Потом вдруг в этой тьме я почувствовала, что с ним что-то происходит. Я не видела его лица, но мне вдруг стало очень страшно, я вдруг поняла — сейчас он меня поцелует или еще что-нибудь, похуже. Он заговорил, попытался сказать, как он счастлив, а голос такой напряженный. Сдавленный. Потом говорит: «Вы думаете, я не умею глубоко чувствовать, а я умею». Это так ужасно, когда не можешь говорить. Выразительная речь — моя защита от него — в нормальной обстановке. Выразительная речь и выразительный взгляд. Он замолчал, но я чувствовала, что он страшно возбужден.
А я вдыхала чудесный, свежий воздух, воздух сада. Замечательный воздух, такой прекрасный, я не в силах его описать. Живой, наполненный запахами трав и деревьев и еще сотнями, тысячами таинственных, влажных запахов ночи.
Потом проехала машина. Значит, перед домом есть дорога и по ней ездят. Как только послышался звук мотора, его пальцы крепче сжали мою руку. Я стала молиться, чтобы машина остановилась, но ее огни промелькнули и скрылись за домом.
К счастью, я успела еще раньше все как следует обдумать. Если я попытаюсь бежать и эта попытка не удастся, он никогда больше не выпустит меня наружу. Поэтому я не могу позволить себе спешить. И в тот вечер, там, в саду, я очень четко поняла, что он скорее убьет меня, чем выпустит из рук.
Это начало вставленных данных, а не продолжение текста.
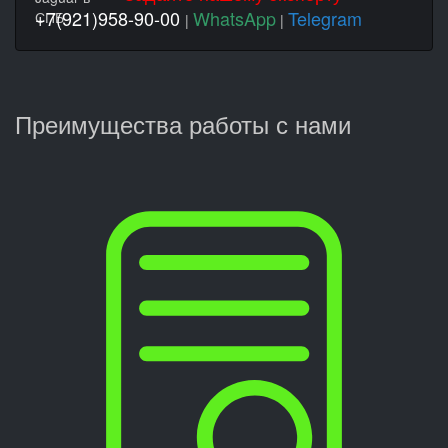
+7(921)958-90-00
WhatsApp
Telegram
|
|
Преимущества работы с нами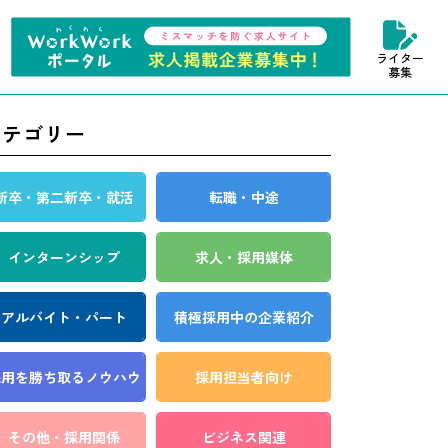
ライター
募集
カテゴリー
新卒・第二新卒・就活
転職・中途
インターンシップ
求人・採用媒体
アルバイト・パート
積極採用中の企業紹介
採用を勝ち取る
ノウハウ
採用担当者向け
その他・採用関係
ビジネス関連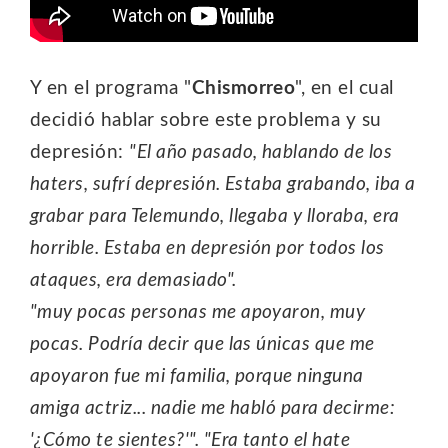
Y en el programa "
Chismorreo
", en el cual
decidió hablar sobre este problema y su
depresión:
"El año pasado, hablando de los
haters, sufrí depresión. Estaba grabando, iba a
grabar para Telemundo, llegaba y lloraba, era
horrible. Estaba en depresión por todos los
ataques, era demasiado".
"muy pocas personas me apoyaron, muy
pocas. Podría decir que las únicas que me
apoyaron fue mi familia, porque ninguna
amiga actriz... nadie me habló para decirme:
'¿Cómo te sientes?'". "Era tanto el hate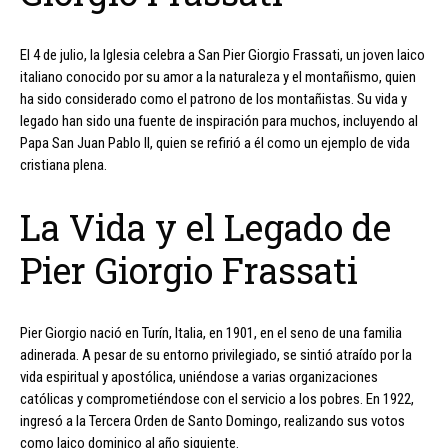
El 4 de julio, la Iglesia celebra a San Pier Giorgio Frassati, un joven laico
italiano conocido por su amor a la naturaleza y el montañismo, quien
ha sido considerado como el patrono de los montañistas. Su vida y
legado han sido una fuente de inspiración para muchos, incluyendo al
Papa San Juan Pablo II, quien se refirió a él como un ejemplo de vida
cristiana plena.
La Vida y el Legado de
Pier Giorgio Frassati
Pier Giorgio nació en Turín, Italia, en 1901, en el seno de una familia
adinerada. A pesar de su entorno privilegiado, se sintió atraído por la
vida espiritual y apostólica, uniéndose a varias organizaciones
católicas y comprometiéndose con el servicio a los pobres. En 1922,
ingresó a la Tercera Orden de Santo Domingo, realizando sus votos
como laico dominico al año siguiente.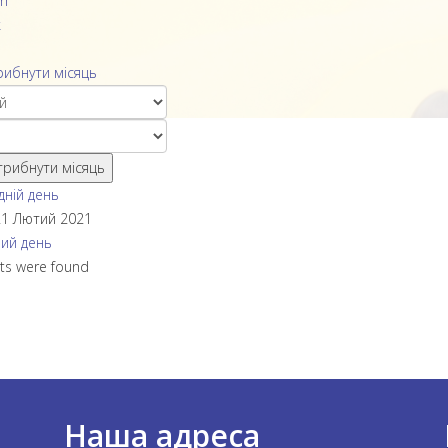
h
k
ибнути місяць
рибнути місяць
ній день
21 Лютий 2021
ий день
ts were found
Наша адреса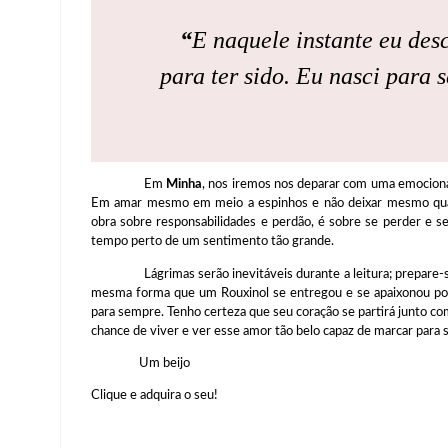
“
E naquele instante eu des
para ter sido. Eu nasci para s
Em
Minha
, nos iremos nos deparar com uma emociona
Em amar mesmo em meio a espinhos e não deixar mesmo quan
obra sobre responsabilidades e perdão, é sobre se perder e se
tempo perto de um sentimento tão grande.
Lágrimas serão inevitáveis durante a leitura; prepare-se p
mesma forma que um Rouxinol se entregou e se apaixonou por
para sempre. Tenho certeza que seu coração se partirá junto co
chance de viver e ver esse amor tão belo capaz de marcar para
Um beijo
Clique e adquira o seu!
Если бы я вдруг бросилась бежать. (Да я бы и не смогла — его пальцы словно тисками сжимали мою руку.) Но это было ужасно: знать, что рядом — другие люди. И что они ничего не знают.
Он спросил, не хочу ли я еще раз пройти по саду. Но я помотала головой. Мне было слишком страшно.
Внизу, в подвале, я сказала, что хочу выяснить наши с ним отношения в том, что касается секса.
Сказала, что, если он вдруг вознамерится меня изнасиловать, я не стану сопротивляться, разрешу ему сделать со мною все, что ему угодно, но никогда, никогда больше не стану с ним разговаривать. Сказала, что знаю — ему потом тоже будет стыдно, он не сможет уважать себя. Жалкое создание, он и так выглядел достаточно пристыженным. Это была «минутная слабость». Я настояла на том, чтобы мы пожали друг другу руки, но могу поклясться, он вздохнул с облегчением, когда выбрался отсюда.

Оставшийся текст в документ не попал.